[Opening Raw data section]
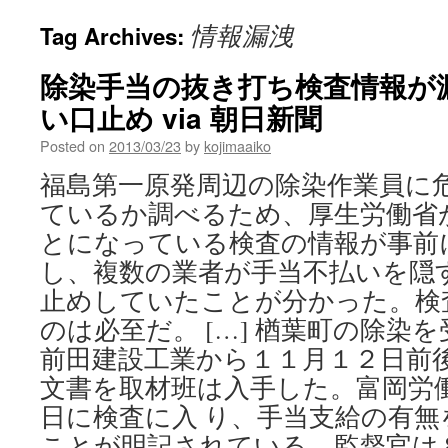
情報漏洩
Tag Archives:
除染手当の抜き打ち検査情報が
い口止め via 朝日新聞
Posted on
2013/03/23
by
kojimaaiko
福島第一原発周辺の除染作業員に
ているか調べるため、厚生労働省
とになっている検査の情報が事前
し、複数の業者が手当不払いを隠
止めしていたことが分かった。検
のは必至だ。 […] 楢葉町の除染
前田建設工業から１１月１２日前
文書を取材班は入手した。富岡労
日に検査に入 り、手当支給の有無
ことが明記されている。監督官は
[Closing Raw data section]
• [About this exercise]
The listing above is to be set down word for word, without its images.

• [Task solution]
情報漏洩
Tag Archives:
除染手当の抜き打ち検査情報が
い口止め via 朝日新聞
Posted on
2013/03/23
by
kojimaaiko
福島第一原発周辺の除染作業員に
ているか調べるため、厚生労働省
とになっている検査の情報が事前
し、複数の業者が手当不払いを隠
止めしていたことが分かった。検
のは必至だ。 […] 楢葉町の除染
前田建設工業から１１月１２日前
文書を取材班は入手した。富岡労
日に検査に入 り、手当支給の有無
ことが明記されている。監督官は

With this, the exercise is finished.